Time: 7th century BCE 
Place: Present-day Türkiye 
The Kingdom of Lydia was the first place to use standardized metal coins for currency, being chosen for their durability. 

Time: 7th century CE 
Place: China 
China was the first known place to use paper for currency with the advantage that for large transactions, it is easier to carry and use paper notes than lots of heavy, metal coins. 

Time: 1472 
Place: Siena, Italy 
Banca Monte dei Paschi di Siena, which claims to be the oldest bank in the world, was founded. Its original purpose was to offer loans to those in need. 

Time: 1781 
Place: Philadelphia, Pennsylvania 
The Bank of North America was the first bank chartered in the United States. When a bank is chartered, it means that it is governed by a regulatory body; this ensures more security for customers of the bank because they must comply with rules, designed to minimize bank failures and/or protect consumers, and another organization is keeping an eye on it!  

Chart showing the number of banks in the United States from 1783 to 1860, starting with 24 banks in 1800 and rising to 1400 by 1860.
Source: Federal Deposit Insurance Corporation

Stock Brokerages in American History

Hold up – isn’t this blog about banking? What does stock trading have to do with banking? They are different but both important elements of the broader economy and a person’s financial security. While Milli offers banking services (and not investment services), we wanted to take a moment to share the history and impact of stock investing, because the stock market can influence someone’s saving and spending. 

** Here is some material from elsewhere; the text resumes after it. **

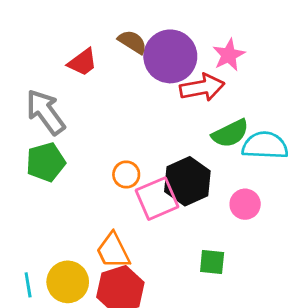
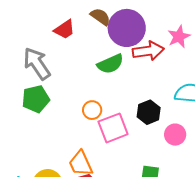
pink star: (229, 55) -> (179, 37), moved
green semicircle: (230, 133) -> (110, 64), moved
black hexagon: (187, 181) -> (149, 112), moved, size x0.7

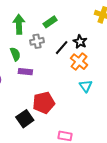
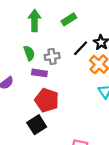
gray cross: (37, 41) -> (52, 56), moved
red pentagon: (44, 103) -> (47, 100), moved, turned 30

Individuals and businesses can invest and growth their wealth by buying and selling shares of businesses, and this investment is a major factor in spurring the local and macro economy. The public trading of businesses goes back to Europe in the 1500s, but let’s take a look at some notable moments in stock brokerages in the United States: 

Time: May 17, 1792 
Place: New York, New York 
24 stockbrokers gathered to create the first stock brokerage in the United States, signing the Buttonwood Agreement that created the New York Stock Exchange. The agreement outlined how stocks could be traded and commissioned earned. The NYSE was founded in response to the first financial panic in the United States. This gave consumers more options for ways to invest their money.  

Time: 1870 
Place: New York, New York 
78 years after the first stock brokerage was created in the United States, Victoria Woodhull became the first female stockbroker in the United States, opening her own brokerage with her sister near Wall Street. She earned the equivalent of $12 million in modern dollars, and aimed to use her financial success to advance “the rights of women, workers, and the poor.” 

Photograph of Victoria Woodhull, in sepia
Source: New York Public Library

Time: February 8, 1971 
Place: New York, New York 
The NASDAQ is founded with the goal of being the first electronically-run stock market, though at first shares could not be traded electronically. It marked innovation beyond trading on a brokerage floor and set the stage for more accessible investing for individuals later on. 

20th Century Banking History

The 20th century of banking in the United States was marked by a gradual change from smaller, state-regulated banks to larger, federally regulated banks, and expanded options and protections for consumers. Let’s dig in to a few of the key highlights: 

Time: October 6, 1919  
Place: Clarksville, Tennessee 
Brenda Vineyard Runyon, head of the local Red Cross, was the first woman to open a bank, the First Woman’s Bank. It accepted $20,000 of deposits on its first day – the equivalent to $338,945 in 2023 dollars. 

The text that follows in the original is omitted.